Shamans will serve as the spiritual and often medical leader of a village. They usually have some ecologically important animal designated as being a frequent avatar of the pantheistic god/as being especially holy. This is usually bears, crows, reindeers, or wolves.

In the 1960's, Soviet archaeologists were excavating a Siberian burial site known as Ekven on the edge of the Arctic Circle when they uncovered a magnificent wooden mask, complete with staring eyes carved from bone.

It was one of the most remarkable shaman graves of the Old Bering culture, which thrived in the area some 2,000 years ago. The grave was packed full of objects precious to the Old Bering people.

In 2019, when they unearthed an ancient shaman's grave in Siberia's Novosibirsk region, they found him buried 5000 years ago with a headdress of bird beaks and skulls, and an unusual bronze mask.
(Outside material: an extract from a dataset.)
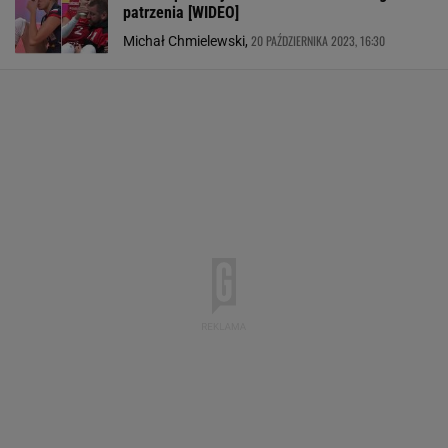
patrzenia [WIDEO]
20 PAŹDZIERNIKA 2023, 16:30
Michał Chmielewski,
Yup’ik shamans wore incredible painted masks out of wood, even the tribes that didn’t even wear clothes still used costumes in ceremonies, imbued with functions and meanings that, today, are barely understood.

In pre-Christian Slavic lands, zduhać was a man who used supernatural powers to protect his village and attack other villages. Scholars are unsure about the origin of the zduhać tradition, but it seems to be a corrupted form of the Eurasian shamans. The shaman tradition most likely travelled west with Trans-Siberian Finno-Ugric and Uralic ethnic groups.
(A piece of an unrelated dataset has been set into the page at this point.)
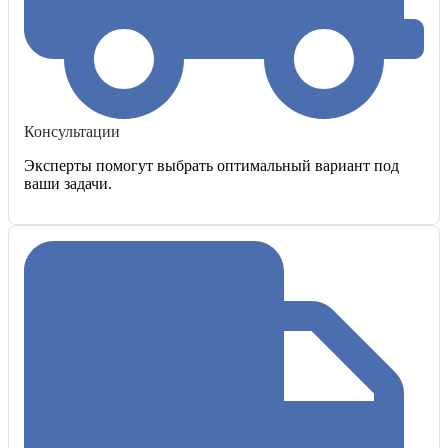
Консультации
Эксперты помогут выбрать оптимальный вариант под
ваши задачи.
In Siberian shamanism there are at least two kinds of souls. One that controls the body and one that reincarnates. The soul resides in the bones.

In 1390, the Inquisition in Milan questioned two witches on trial, who confessed to being part of a cult with connections to ancient Siberian shamanism, which met regularly in the houses of wealthy Milanese merchants. They were known for resurrecting dead animals using just the bones.

However, this is disputed. The Inquisition itself apparently decided the testimony was unreliable and released the two women. But they were rearrested a few years later and executed for witchcraft.